### [Problem to work on]
Every line of the listing that holds the word "competitive" should be returned.

### [Information supplied]
+ + + +
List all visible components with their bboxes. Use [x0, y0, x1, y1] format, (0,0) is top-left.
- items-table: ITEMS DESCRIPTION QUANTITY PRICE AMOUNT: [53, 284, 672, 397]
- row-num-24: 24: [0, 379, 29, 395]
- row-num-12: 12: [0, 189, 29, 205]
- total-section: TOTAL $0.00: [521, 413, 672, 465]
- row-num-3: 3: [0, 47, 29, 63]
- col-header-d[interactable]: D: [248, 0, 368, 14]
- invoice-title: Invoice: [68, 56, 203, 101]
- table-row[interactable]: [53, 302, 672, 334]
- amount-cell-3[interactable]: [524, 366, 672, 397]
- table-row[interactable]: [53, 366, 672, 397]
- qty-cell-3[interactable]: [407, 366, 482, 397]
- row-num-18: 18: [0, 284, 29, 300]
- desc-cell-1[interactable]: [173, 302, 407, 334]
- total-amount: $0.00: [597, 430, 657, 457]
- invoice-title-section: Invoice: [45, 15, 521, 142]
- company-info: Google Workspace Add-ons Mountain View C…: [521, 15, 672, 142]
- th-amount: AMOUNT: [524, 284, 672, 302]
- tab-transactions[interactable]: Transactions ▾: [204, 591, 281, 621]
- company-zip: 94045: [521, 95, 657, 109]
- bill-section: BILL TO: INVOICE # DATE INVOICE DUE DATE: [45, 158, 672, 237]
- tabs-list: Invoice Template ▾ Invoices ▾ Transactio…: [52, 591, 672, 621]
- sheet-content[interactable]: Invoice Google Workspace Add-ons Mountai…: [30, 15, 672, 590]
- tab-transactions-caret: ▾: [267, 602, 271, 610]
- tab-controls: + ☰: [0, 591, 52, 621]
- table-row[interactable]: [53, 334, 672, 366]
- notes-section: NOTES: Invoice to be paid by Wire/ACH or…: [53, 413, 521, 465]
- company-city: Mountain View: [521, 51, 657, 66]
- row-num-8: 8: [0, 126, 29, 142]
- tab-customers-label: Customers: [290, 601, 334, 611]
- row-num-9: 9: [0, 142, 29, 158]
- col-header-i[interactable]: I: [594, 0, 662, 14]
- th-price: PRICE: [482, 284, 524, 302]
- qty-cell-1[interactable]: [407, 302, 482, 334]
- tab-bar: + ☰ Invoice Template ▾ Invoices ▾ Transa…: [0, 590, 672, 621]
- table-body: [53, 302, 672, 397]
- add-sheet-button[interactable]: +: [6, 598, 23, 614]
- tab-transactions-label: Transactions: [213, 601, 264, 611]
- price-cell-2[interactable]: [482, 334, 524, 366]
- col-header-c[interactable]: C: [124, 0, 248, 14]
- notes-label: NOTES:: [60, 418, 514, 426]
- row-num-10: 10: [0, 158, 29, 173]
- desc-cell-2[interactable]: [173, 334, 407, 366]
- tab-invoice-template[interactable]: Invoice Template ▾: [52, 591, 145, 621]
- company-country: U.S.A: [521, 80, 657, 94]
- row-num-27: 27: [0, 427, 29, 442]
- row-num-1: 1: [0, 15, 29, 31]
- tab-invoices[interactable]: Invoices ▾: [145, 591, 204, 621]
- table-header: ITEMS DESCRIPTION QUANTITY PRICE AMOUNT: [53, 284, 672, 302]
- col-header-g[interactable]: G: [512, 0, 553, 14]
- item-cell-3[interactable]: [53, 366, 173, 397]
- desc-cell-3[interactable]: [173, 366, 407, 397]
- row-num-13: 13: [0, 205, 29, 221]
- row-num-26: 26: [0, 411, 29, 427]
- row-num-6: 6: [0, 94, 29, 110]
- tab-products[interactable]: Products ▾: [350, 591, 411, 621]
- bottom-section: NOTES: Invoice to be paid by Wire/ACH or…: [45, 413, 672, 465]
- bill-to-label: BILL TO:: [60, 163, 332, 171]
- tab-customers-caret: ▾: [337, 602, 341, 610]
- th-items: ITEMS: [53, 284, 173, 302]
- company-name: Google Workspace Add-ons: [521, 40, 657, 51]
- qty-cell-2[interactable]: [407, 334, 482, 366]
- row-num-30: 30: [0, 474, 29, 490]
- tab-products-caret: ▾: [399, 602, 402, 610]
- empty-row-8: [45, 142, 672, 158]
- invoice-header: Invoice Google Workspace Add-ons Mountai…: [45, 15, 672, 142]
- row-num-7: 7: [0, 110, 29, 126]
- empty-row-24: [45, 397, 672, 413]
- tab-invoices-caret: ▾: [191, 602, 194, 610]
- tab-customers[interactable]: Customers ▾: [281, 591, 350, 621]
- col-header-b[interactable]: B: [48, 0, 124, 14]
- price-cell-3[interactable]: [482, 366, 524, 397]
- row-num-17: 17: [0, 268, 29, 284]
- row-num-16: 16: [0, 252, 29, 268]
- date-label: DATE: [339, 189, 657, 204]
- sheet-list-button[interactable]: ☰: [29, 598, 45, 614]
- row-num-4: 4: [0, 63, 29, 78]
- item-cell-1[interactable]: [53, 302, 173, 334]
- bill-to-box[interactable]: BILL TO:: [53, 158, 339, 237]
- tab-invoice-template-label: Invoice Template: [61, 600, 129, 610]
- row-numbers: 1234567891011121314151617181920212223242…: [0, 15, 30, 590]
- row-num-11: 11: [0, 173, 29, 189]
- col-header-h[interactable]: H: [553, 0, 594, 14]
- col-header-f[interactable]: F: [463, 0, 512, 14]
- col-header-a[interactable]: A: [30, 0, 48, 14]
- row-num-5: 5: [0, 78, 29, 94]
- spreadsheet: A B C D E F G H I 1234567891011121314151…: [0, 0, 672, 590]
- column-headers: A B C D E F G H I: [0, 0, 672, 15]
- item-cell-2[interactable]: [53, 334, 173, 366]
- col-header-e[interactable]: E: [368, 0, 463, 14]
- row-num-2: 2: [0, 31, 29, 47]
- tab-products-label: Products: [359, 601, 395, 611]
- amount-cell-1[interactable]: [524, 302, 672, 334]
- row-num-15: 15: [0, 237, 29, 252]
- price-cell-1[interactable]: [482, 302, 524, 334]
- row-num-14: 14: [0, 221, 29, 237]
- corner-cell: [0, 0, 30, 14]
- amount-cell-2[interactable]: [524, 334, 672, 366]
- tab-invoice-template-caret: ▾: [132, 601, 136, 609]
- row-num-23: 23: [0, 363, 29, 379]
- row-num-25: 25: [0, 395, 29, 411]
+ + + +
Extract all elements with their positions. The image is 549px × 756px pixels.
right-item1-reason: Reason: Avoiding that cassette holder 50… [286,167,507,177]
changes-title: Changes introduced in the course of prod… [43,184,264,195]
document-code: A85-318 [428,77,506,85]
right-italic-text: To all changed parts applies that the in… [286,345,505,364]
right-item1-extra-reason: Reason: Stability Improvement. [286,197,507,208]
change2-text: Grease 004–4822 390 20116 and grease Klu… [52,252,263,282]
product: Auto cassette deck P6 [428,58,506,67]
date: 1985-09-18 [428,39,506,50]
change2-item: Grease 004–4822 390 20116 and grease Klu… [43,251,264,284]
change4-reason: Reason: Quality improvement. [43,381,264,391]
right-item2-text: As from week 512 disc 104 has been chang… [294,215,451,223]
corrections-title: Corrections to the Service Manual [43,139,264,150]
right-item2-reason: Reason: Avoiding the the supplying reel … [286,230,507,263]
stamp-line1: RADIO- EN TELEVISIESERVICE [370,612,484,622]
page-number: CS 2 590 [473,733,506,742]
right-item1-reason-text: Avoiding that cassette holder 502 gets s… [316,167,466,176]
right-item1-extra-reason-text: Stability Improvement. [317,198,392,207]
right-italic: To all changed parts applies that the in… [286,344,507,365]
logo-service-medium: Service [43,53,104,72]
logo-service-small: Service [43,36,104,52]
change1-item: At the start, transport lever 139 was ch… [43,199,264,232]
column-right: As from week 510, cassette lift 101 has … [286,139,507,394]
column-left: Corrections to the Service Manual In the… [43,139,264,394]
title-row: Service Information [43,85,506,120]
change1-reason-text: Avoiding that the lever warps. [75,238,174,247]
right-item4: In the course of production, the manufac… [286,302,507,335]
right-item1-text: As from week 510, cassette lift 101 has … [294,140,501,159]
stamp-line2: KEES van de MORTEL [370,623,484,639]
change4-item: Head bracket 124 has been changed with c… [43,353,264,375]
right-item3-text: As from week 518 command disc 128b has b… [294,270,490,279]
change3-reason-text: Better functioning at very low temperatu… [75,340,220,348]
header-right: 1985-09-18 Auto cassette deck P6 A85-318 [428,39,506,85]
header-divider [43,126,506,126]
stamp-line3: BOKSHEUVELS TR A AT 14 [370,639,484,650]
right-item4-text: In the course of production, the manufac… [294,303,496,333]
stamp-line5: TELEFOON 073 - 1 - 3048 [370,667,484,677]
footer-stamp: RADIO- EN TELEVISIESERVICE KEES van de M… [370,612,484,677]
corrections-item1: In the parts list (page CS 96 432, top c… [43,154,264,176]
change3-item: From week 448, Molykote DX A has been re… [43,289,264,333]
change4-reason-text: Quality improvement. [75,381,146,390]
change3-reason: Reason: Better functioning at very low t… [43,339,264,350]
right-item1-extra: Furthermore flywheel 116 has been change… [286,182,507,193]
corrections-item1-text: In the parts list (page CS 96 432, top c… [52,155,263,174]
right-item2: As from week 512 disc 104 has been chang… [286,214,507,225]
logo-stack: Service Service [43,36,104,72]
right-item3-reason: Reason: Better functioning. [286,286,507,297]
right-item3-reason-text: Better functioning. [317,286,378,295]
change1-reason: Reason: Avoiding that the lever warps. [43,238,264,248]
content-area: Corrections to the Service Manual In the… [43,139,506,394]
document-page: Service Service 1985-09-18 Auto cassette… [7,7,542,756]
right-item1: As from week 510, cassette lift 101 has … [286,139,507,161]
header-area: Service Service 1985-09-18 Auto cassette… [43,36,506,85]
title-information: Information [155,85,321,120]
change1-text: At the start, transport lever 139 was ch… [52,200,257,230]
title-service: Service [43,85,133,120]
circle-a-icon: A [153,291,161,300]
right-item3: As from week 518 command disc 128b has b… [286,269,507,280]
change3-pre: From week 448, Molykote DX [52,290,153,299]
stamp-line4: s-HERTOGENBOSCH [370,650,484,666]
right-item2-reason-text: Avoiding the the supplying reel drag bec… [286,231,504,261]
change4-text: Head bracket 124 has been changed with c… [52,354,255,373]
+ + + +
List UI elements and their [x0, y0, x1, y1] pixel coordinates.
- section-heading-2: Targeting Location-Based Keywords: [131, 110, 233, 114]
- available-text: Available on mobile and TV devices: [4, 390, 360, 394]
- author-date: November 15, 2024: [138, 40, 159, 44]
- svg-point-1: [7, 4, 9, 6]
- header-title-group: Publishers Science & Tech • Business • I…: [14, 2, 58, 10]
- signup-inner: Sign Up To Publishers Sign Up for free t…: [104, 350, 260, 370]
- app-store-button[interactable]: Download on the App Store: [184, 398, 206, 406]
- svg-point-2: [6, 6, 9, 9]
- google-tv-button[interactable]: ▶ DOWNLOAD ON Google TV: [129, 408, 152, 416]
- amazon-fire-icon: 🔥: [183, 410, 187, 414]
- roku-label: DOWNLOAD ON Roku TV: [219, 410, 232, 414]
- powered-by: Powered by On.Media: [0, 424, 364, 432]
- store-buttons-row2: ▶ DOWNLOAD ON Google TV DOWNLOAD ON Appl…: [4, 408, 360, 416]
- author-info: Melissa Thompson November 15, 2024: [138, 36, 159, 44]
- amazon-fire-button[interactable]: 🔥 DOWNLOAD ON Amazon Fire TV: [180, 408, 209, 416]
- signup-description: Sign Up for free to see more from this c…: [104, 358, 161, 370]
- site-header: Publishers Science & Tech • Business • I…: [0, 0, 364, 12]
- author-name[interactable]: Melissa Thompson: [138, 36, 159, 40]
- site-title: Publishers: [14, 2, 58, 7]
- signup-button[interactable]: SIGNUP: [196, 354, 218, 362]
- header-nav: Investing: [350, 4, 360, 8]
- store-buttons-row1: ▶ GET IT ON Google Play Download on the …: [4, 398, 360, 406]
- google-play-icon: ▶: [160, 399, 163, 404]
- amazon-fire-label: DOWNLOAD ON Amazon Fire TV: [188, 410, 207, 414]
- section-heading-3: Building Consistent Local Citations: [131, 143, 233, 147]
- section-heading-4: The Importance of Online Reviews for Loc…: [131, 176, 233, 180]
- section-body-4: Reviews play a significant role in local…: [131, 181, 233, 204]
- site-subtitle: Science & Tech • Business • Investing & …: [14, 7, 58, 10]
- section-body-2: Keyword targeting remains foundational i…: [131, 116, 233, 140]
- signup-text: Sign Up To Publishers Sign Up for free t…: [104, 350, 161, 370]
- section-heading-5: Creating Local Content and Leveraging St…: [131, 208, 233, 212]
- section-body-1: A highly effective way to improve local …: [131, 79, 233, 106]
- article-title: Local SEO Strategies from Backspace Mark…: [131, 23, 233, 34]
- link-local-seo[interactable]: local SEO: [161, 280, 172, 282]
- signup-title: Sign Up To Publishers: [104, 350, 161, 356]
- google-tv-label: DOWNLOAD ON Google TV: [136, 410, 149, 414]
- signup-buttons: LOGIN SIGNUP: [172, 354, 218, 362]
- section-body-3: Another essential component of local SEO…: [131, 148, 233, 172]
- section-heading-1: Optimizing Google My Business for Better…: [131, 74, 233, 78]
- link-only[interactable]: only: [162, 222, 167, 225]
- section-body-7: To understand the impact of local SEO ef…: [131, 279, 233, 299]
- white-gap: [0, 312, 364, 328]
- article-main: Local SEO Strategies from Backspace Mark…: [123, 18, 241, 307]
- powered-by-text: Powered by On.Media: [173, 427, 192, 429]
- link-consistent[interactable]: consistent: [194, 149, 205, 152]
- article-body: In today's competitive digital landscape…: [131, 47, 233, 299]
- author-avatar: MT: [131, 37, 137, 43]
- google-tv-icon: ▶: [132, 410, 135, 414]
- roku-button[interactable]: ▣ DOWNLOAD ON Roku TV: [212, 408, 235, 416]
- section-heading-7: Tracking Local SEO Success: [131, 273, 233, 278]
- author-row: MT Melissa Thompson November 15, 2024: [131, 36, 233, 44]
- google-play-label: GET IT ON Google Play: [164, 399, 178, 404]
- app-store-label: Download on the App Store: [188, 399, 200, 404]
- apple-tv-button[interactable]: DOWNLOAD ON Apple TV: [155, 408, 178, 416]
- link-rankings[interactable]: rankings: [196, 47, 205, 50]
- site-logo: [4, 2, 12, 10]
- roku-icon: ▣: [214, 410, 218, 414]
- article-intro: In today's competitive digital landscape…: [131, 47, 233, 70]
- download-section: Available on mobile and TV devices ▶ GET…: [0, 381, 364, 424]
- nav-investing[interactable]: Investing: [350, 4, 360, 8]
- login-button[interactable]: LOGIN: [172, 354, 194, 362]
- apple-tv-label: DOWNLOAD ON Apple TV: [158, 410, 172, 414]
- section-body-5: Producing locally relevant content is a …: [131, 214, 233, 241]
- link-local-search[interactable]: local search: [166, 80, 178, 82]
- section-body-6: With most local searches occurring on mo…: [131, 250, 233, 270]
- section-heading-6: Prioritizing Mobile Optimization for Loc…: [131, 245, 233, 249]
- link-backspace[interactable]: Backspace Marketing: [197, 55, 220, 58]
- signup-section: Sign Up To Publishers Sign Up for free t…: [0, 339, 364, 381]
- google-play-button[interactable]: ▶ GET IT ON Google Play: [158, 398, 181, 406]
+ + + +
### [Response area]
- article-body: In today's competitive digital landscape…: [131, 47, 233, 299]
- article-intro: In today's competitive digital landscape…: [131, 47, 233, 70]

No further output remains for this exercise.